Sorry for cross-posting!

Dear CIMI friends,

In agreement with all sides, CIDOC and ICS-FORTH have assisted the CIMI-Harmony 
test with
mappings of the provided data to the CIDOC CRM model. We wish to express our 
particular gratitude to
the support we got from Harmony.

The ABC/Harmony CIMI Collaboration Project 
(http://www.cimi.org/public_docs/Harmony_long_desc.html)
stated besides others:

  "1.3 Goals & Objectives 

                    *   make progress on understanding how
                        to get effective interoperability
                        between metadata vocabularies. 
                    *   provide an additional dimension to the
                        testing of the CIDOC CRM 
   1.4 Expected Outcomes 
                              ......
                    *   demonstrable XML database 
                    *   identification of deficiencies in the
                        CIDOC CRM 


The basic work has been done by
ICS-FORTH on a voluntary base with limited own resources, so the results 
presented here can and will
be further improved. A technical report about the mapping method will be 
published in a few days.

So far we have mapped the data sample from the National Museum of Denmark, the 
Museum of Natural
History London (Clayton Herbarium), and Australian Museums On-Line. We did not 
have the resources to
address the RLG example, but this will done in the near future.

The semantics of all of these samples were completely covered by the CIDOC CRM. 
There were however
wide differences in the complexity and the degree of automation that could be 
achieved. We comment
in the sequence on the effort, tools, semantics and automation:

We have used a commercial tool for all transformations. The target files are 
XML instances of the most simple
DTD, which represents correctly the CIDOC CRM semantics and allows to create 
instances structurally
equivalent to correct RDF instances of a full RDFS version of the CIDOC CRM. 
The target files can be read
naturally using an xsl file making the properties visible and are on-line 
available on 
http://cidoc.ics.forth.gr/data_transformations.html.

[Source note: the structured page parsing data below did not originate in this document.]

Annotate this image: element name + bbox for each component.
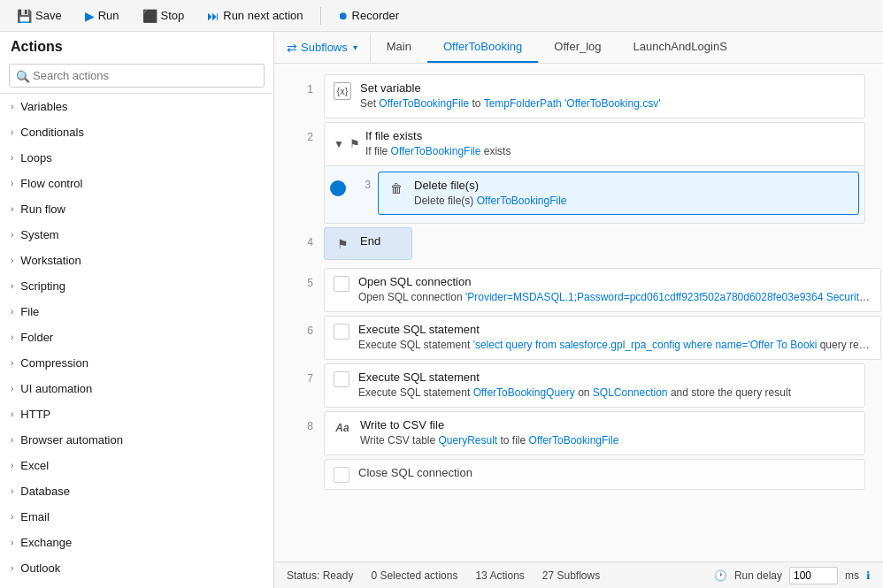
sidebar-item-file[interactable]: › File (0, 299, 273, 325)
sidebar-item-scripting[interactable]: › Scripting (0, 273, 273, 299)
sidebar-search-area: 🔍 (0, 58, 273, 94)
if-block-header[interactable]: ▼ ⚑ If file exists If file OfferToBookin… (324, 122, 865, 166)
var-query-result-csv: QueryResult (438, 434, 497, 447)
flow-row-5: 5 Open SQL connection Open SQL connectio… (292, 268, 865, 312)
if-content: If file exists If file OfferToBookingFil… (365, 129, 856, 159)
chevron-right-icon: › (11, 512, 13, 522)
save-button[interactable]: 💾 Save (7, 4, 72, 27)
flow-row-1: 1 {x} Set variable Set OfferToBookingFil… (292, 74, 865, 118)
sidebar-item-run-flow[interactable]: › Run flow (0, 196, 273, 222)
sidebar-item-system[interactable]: › System (0, 222, 273, 248)
status-right: 🕐 Run delay ms ℹ (714, 567, 871, 584)
execute-sql-1-detail: Execute SQL statement 'select query from… (358, 338, 871, 353)
run-button[interactable]: ▶ Run (75, 4, 129, 27)
str-query: 'select query from salesforce.gpl_rpa_co… (473, 339, 818, 351)
action-delete-files[interactable]: 🗑 Delete file(s) Delete file(s) OfferToB… (378, 172, 859, 216)
chevron-right-icon: › (11, 332, 13, 342)
line-4: 4 (292, 227, 324, 248)
chevron-right-icon: › (11, 384, 13, 393)
chevron-right-icon: › (11, 281, 13, 291)
chevron-right-icon: › (11, 486, 13, 496)
line-6: 6 (292, 316, 324, 337)
sidebar-item-database[interactable]: › Database (0, 478, 273, 504)
action-execute-sql-2[interactable]: Execute SQL statement Execute SQL statem… (324, 363, 865, 408)
write-csv-content: Write to CSV file Write CSV table QueryR… (360, 418, 856, 448)
open-sql-content: Open SQL connection Open SQL connection … (358, 275, 871, 305)
str-connection: 'Provider=MSDASQL.1;Password=pcd061cdff9… (465, 291, 871, 303)
line-5: 5 (292, 268, 324, 289)
tab-launch-login[interactable]: LaunchAndLoginS (618, 32, 743, 63)
tab-offer-log[interactable]: Offer_log (538, 32, 617, 63)
subflows-button[interactable]: ⇄ Subflows ▾ (274, 34, 371, 62)
sidebar-item-folder[interactable]: › Folder (0, 325, 273, 350)
execute-sql-2-detail: Execute SQL statement OfferToBookingQuer… (358, 386, 856, 401)
sidebar-item-exchange[interactable]: › Exchange (0, 530, 273, 555)
var-offer-to-booking-file: OfferToBookingFile (379, 97, 469, 110)
line-8: 8 (292, 411, 324, 432)
info-icon: ℹ (866, 569, 871, 582)
action-close-sql[interactable]: Close SQL connection (324, 459, 865, 490)
sidebar-item-variables[interactable]: › Variables (0, 94, 273, 119)
run-next-button[interactable]: ⏭ Run next action (197, 4, 312, 27)
flow-row-8: 8 Aa Write to CSV file Write CSV table Q… (292, 411, 865, 455)
chevron-right-icon: › (11, 102, 13, 111)
sidebar-item-browser-automation[interactable]: › Browser automation (0, 427, 273, 453)
delete-detail: Delete file(s) OfferToBookingFile (414, 194, 849, 209)
sidebar-list: › Variables › Conditionals › Loops › Flo… (0, 94, 273, 588)
sidebar-item-email[interactable]: › Email (0, 504, 273, 530)
status-ready: Status: Ready (287, 569, 353, 582)
recorder-button[interactable]: ⏺ Recorder (328, 4, 409, 27)
delete-icon: 🗑 (388, 179, 405, 197)
sidebar-item-loops[interactable]: › Loops (0, 145, 273, 171)
chevron-right-icon: › (11, 179, 13, 188)
sidebar-item-flow-control[interactable]: › Flow control (0, 171, 273, 196)
action-set-variable-content: Set variable Set OfferToBookingFile to T… (360, 81, 856, 111)
action-set-variable[interactable]: {x} Set variable Set OfferToBookingFile … (324, 74, 865, 118)
action-title: Set variable (360, 81, 856, 95)
action-open-sql[interactable]: Open SQL connection Open SQL connection … (324, 268, 881, 312)
var-del-file: OfferToBookingFile (477, 195, 567, 207)
end-title: End (360, 234, 380, 248)
search-icon: 🔍 (16, 69, 30, 82)
chevron-right-icon: › (11, 204, 13, 214)
sidebar-item-workstation[interactable]: › Workstation (0, 248, 273, 273)
if-block: ▼ ⚑ If file exists If file OfferToBookin… (324, 122, 865, 225)
if-detail: If file OfferToBookingFile exists (365, 144, 856, 159)
collapse-icon: ▼ (334, 138, 344, 150)
action-write-csv[interactable]: Aa Write to CSV file Write CSV table Que… (324, 411, 865, 455)
stop-button[interactable]: ⬛ Stop (133, 4, 195, 27)
end-flag-icon: ⚑ (334, 235, 351, 253)
sidebar-item-message-boxes[interactable]: › Message boxes (0, 581, 273, 588)
action-detail: Set OfferToBookingFile to TempFolderPath… (360, 96, 856, 111)
tab-offer-to-booking[interactable]: OfferToBooking (427, 32, 538, 63)
tabs-container: Main OfferToBooking Offer_log LaunchAndL… (371, 32, 883, 63)
sidebar-item-excel[interactable]: › Excel (0, 453, 273, 478)
flow-row-9: Close SQL connection (292, 459, 865, 496)
sidebar-item-ui-automation[interactable]: › UI automation (0, 376, 273, 401)
if-block-body: 3 🗑 Delete file(s) Delete file(s) OfferT… (324, 166, 865, 225)
sidebar-item-compression[interactable]: › Compression (0, 350, 273, 376)
sidebar-item-outlook[interactable]: › Outlook (0, 555, 273, 581)
if-title: If file exists (365, 129, 856, 142)
search-input[interactable] (9, 64, 265, 88)
ms-label: ms (845, 569, 859, 582)
write-csv-title: Write to CSV file (360, 418, 856, 431)
flow-row-7: 7 Execute SQL statement Execute SQL stat… (292, 363, 865, 408)
var-csv-file: OfferToBookingFile (529, 434, 619, 447)
chevron-right-icon: › (11, 153, 13, 163)
flag-icon: ⚑ (349, 137, 360, 150)
chevron-right-icon: › (11, 461, 13, 470)
tabs-bar: ⇄ Subflows ▾ Main OfferToBooking Offer_l… (274, 32, 883, 64)
flow-row-3: 3 🗑 Delete file(s) Delete file(s) OfferT… (330, 172, 859, 216)
tab-main[interactable]: Main (371, 32, 427, 63)
content-area: ⇄ Subflows ▾ Main OfferToBooking Offer_l… (274, 32, 883, 588)
close-sql-content: Close SQL connection (358, 466, 856, 481)
sidebar-item-conditionals[interactable]: › Conditionals (0, 119, 273, 145)
action-end[interactable]: ⚑ End (324, 227, 412, 260)
action-execute-sql-1[interactable]: Execute SQL statement Execute SQL statem… (324, 316, 881, 360)
run-delay-input[interactable] (789, 567, 838, 584)
execute-sql-2-icon (334, 371, 349, 387)
flow-row-2: 2 ▼ ⚑ If file exists If file OfferToBook… (292, 122, 865, 225)
chevron-right-icon: › (11, 127, 13, 137)
sidebar-item-http[interactable]: › HTTP (0, 401, 273, 427)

The transformation was done by Iraklis Karvasonis, a graduate student in 
computer science with no museum
background,  assisted by me, Martin Doerr, on the data field semantics. For 
each example, about 2 full days
were needed to identify the sample schema-to-CRM mappings, and about a week to 
implement and test the
mappings. There is a straight-forward step to wrap the whole sample in an XML 
instance, which takes
longer for deeply nested tables, and then the semantic mapping from XML to XML.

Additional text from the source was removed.